EVERETT — New zoning intended to preserve mobile home parks from redevelopment passed the Snohomish County Council on Wednesday, giving heart to tenants and heartburn to some park owners.
The zoning seeks to keep 28 parks as they are in unincorporated, residentially zoned areas of the county. Parks in rural and commercial areas are not affected.
“What we are discussing today is competing property rights, the people who own the dirt and the people who own the units,” Councilman Dave Gossett said.
While he said the new law wasn’t without problems, Gossett decided to vote for it because the status quo favored land owners over tenants.
The changes passed with a 4-1 council vote. Councilman John Koster cast a “no” vote because he sees it as violating property rights guaranteed by the U.S. Constitution.
“We have an ordinance before us that I believe is fraught with issues,” Koster said.
Koster feared the change would spark a legal challenges.
John Woodring, an attorney with the park owners group Manufactured Housing Communities of Washington, strongly objected to the zoning because he said it shifts the burden for affordable housing onto one class of landowners instead of society as a whole.
His group has filed a lawsuit challenging a similar law in Tumwater, which remains pending in federal court.
“It violates our constitutional property rights, and we will be protecting our rights,” Woodring said after the council decision. “That’s what we’ve done in Tumwater already.”
The park owners group favors tax breaks over zoning as a tool to encourage the preservation of existing parks and the development of new ones.
On Tuesday, the Western Washington Growth Management Hearings Board ruled in favor of Tumwater’s mobile home park zone on eight of nine issues unrelated to the lawsuit.
Four seniors from Carriage Club Estates, a 55-and-over park in south Everett, were pleased with the council’s decision.
Diane Navicky, 68, said more than 70 percent of the park’s 300-plus residents are seniors. Some tenants older than 90 often tell her they can’t sleep at night for fear of being forced to move. Many of the homes are too old to relocate, and the residents can’t afford to demolish them.
“I think the decision is wonderful,” she said. “This is going to buy us some time.”
The zoning that passed included changes intended to ease land-use restrictions for the park owners. One amendment allows owners to apply for zoning changes through the county hearing examiner, instead of going through the more cumbersome land-use docket that the County Council oversees. Other amendments give owners the chance to use parks for other uses beyond mobile homes, including retirement housing and certain public facilities.
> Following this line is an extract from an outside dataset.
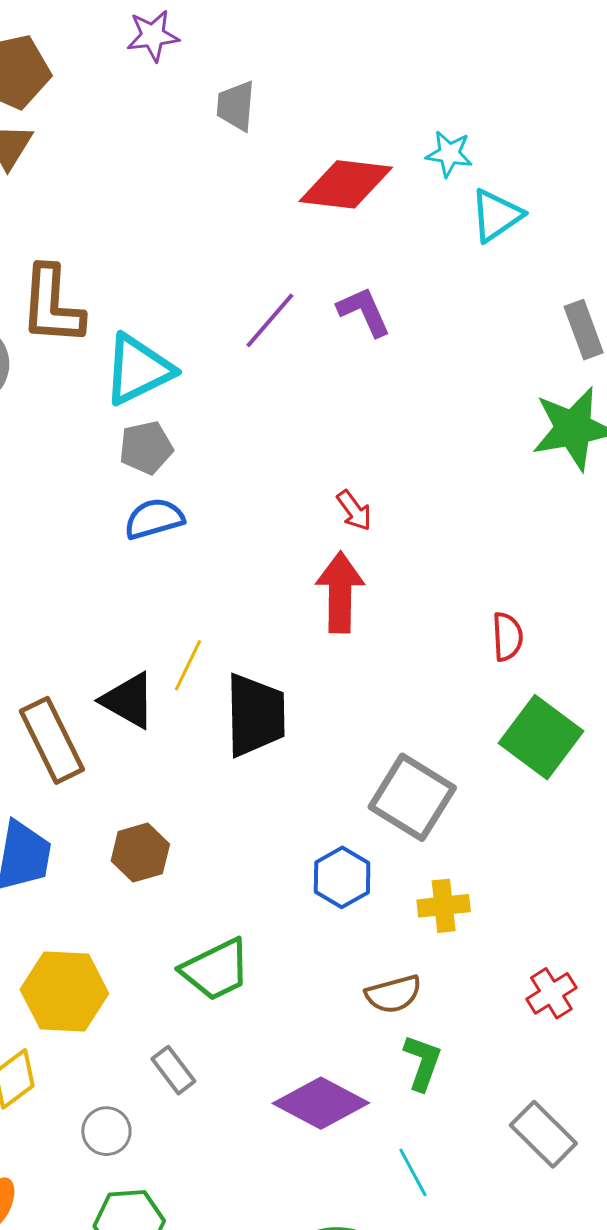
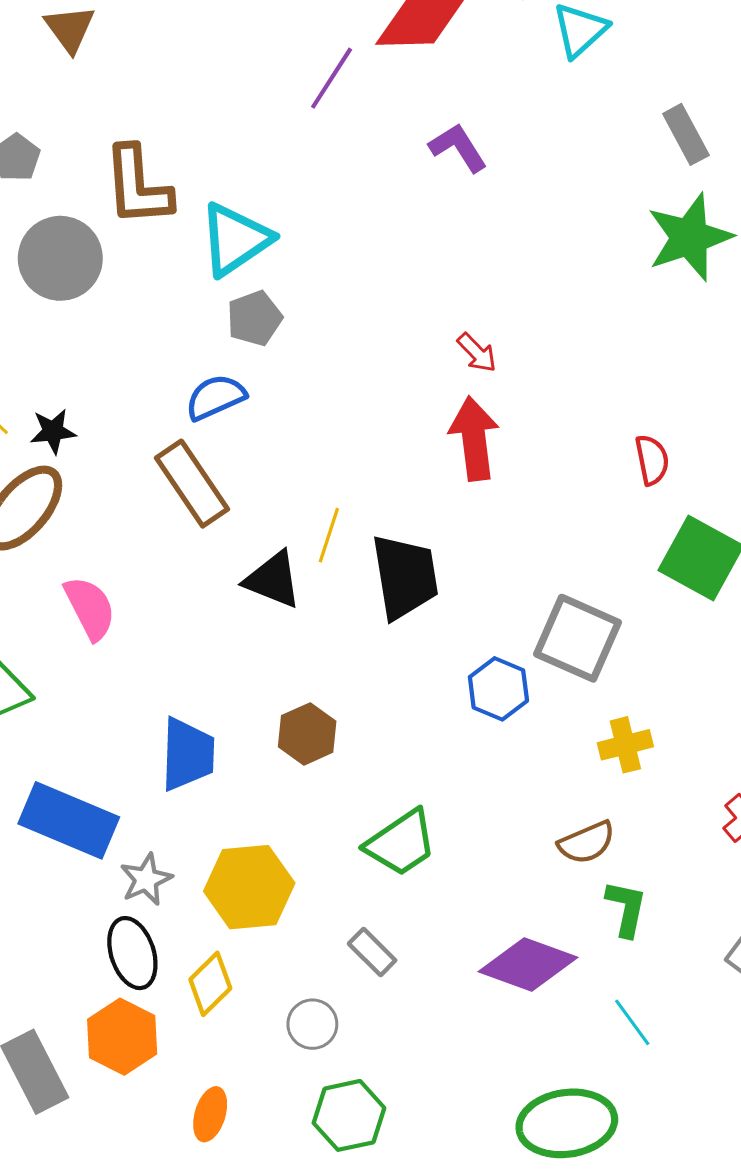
purple line: (270, 320) -> (332, 78), moved
blue semicircle: (154, 519) -> (215, 397), moved
brown rectangle: (52, 740) -> (192, 484), moved
blue hexagon: (342, 877) -> (498, 689), moved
A zone for mobile home parks has been under discussion in Snohomish County for about two years. To buy time, the council for the past 18 months has been extending a temporary ban on redeveloping mobile home parks.
The council on Wednesday passed another emergency extension of the ban, which will last for another six months or until the permanent zone takes hold, whichever is sooner. The new zone still needs County Executive Aaron Reardon’s signature to become law.